When it comes to “Madonna’s “molly clanger at Ultra Music Festival in Miami, the producer elaborates on his Facebook flare-up. “I’m not stupid,” he says on the topic of drugs. “I know what’s going on at my own shows. I’m wearing this mouse head and I’m watching kids get carried out my paramedics over the front rail while I’m playing. Sometimes I just want to stop the show. It’s not cool to me. It upsets me.
“So for her to go out with it like, ‘Have a great time’, I’m like, ‘Nah, fuck it, it’s fucked up.’ I’d advocate responsibility. Be responsible, for fuck’s sake. I’m not a voice on that subject. I’m not a dictator, so I don’t want to preach anything. People are like, ‘If you’re so against this, then why do you play electronic music?’ What kind of stupid statement is that?”
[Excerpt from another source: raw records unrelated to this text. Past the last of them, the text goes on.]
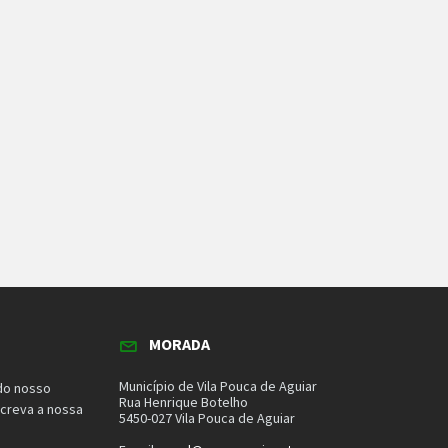
MORADA
Município de Vila Pouca de Aguiar
do nosso
Rua Henrique Botelho
screva a nossa
5450-027 Vila Pouca de Aguiar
Overnight, Zimmerman uploaded an impromptu remix of the Nine Inch Nails track Survivalism from the band’s 2007 album Year Zero. Sharing the remix with his followers first is typical of Deadmau5’s approach, and he also touches on that close connection with fans in the Q Uncut interview.
“I come from a low-income family. And now all of a sudden I’m worth millions and I feel I have to justify that, always. I would hate to think that someone out there would believe I’m making millions of dollars and just going out bottle-popping and flying on jets. Literally, money in, money out is my big thing right now. I would feel bad about hording all of that, having this mountain-top estate that no-one has access to. So I feel my work is owed back to those people.”